6. The method according to claim 4, characterized in that, The step of determining the threshold increment based on the difference between the adjustment speed and the progress includes: Obtain the upper limit of the constraint threshold for the reward parameter, and determine the threshold difference between the initial threshold and the upper limit of the constraint threshold; the upper limit of the constraint threshold is positively correlated with the risk of the business scenario; Based on the progress difference, the threshold difference is processed non-linearly to obtain the threshold increment.

7. A training device for a dialogue model, characterized in that, The device includes: The progress acquisition module is used to obtain the training progress of the initial dialogue model; A constraint module is used to determine the reward parameter corresponding to the training progress and the constraint threshold of the reward parameter; the number of reward parameter types is positively correlated with the training progress; the constraint threshold of the reward parameter is positively correlated with the training progress. The reward value acquisition module is used to evaluate the data generated by the initial dialogue model during the training progress according to the reward parameters, and obtain the reward value.
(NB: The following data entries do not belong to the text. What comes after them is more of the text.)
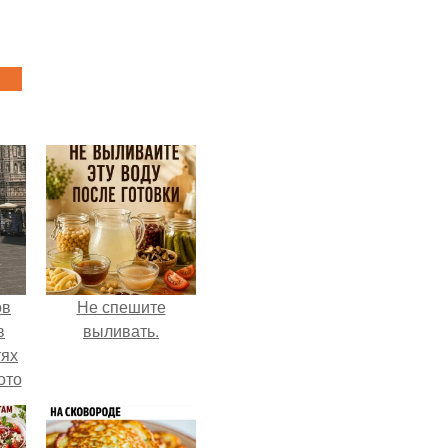
ов
Не спешите
в
выливать.
тях
ото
The model optimization module is used to optimize the parameters of the initial dialogue model based on the reward value and the constraint threshold to obtain the dialogue model.

8. A computer device comprising a memory and a processor, wherein the memory stores a computer program, characterized in that, When the processor executes the computer program, it implements the steps of the method according to any one of claims 1 to 6.

9. A computer-readable storage medium having a computer program stored thereon, characterized in that, When the computer program is executed by a processor, it implements the steps of the method according to any one of claims 1 to 6.

10. A computer program product, comprising a computer program, characterized in that, When the computer program is executed by a processor, it implements the steps of the method according to any one of claims 1 to 6.